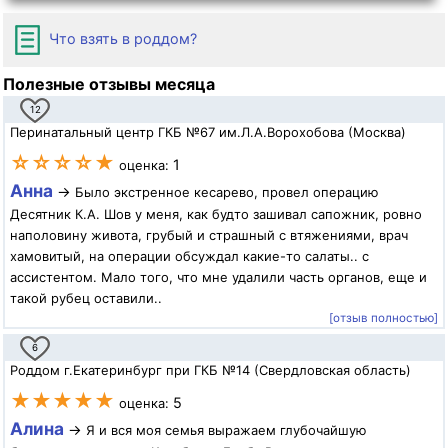
Что взять в роддом?
Полезные отзывы месяца
12
Перинатальный центр ГКБ №67 им.Л.А.Ворохобова (Москва)
☆☆☆☆★
1
оценка:
Анна
→
Было экстренное кесарево, провел операцию
Десятник К.А. Шов у меня, как будто зашивал сапожник, ровно
наполовину живота, грубый и страшный с втяжениями, врач
хамовитый, на операции обсуждал какие-то салаты.. с
ассистентом. Мало того, что мне удалили часть органов, еще и
такой рубец оставили..
[отзыв полностью]
6
Роддом г.Екатеринбург при ГКБ №14 (Свердловская область)
★★★★★
5
оценка:
Алина
→
Я и вся моя семья выражаем глубочайшую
____________________
GOAL OF THE EXERCISE:
Where an entry contains an image, skip the image and write out the rest exactly.

ANSWER AREA:
Что взять в роддом?
Полезные отзывы месяца
12
Перинатальный центр ГКБ №67 им.Л.А.Ворохобова (Москва)
☆☆☆☆★
1
оценка:
Анна
→
Было экстренное кесарево, провел операцию
Десятник К.А. Шов у меня, как будто зашивал сапожник, ровно
наполовину живота, грубый и страшный с втяжениями, врач
хамовитый, на операции обсуждал какие-то салаты.. с
ассистентом. Мало того, что мне удалили часть органов, еще и
такой рубец оставили..
[отзыв полностью]
6
Роддом г.Екатеринбург при ГКБ №14 (Свердловская область)
★★★★★
5
оценка:
Алина
→
Я и вся моя семья выражаем глубочайшую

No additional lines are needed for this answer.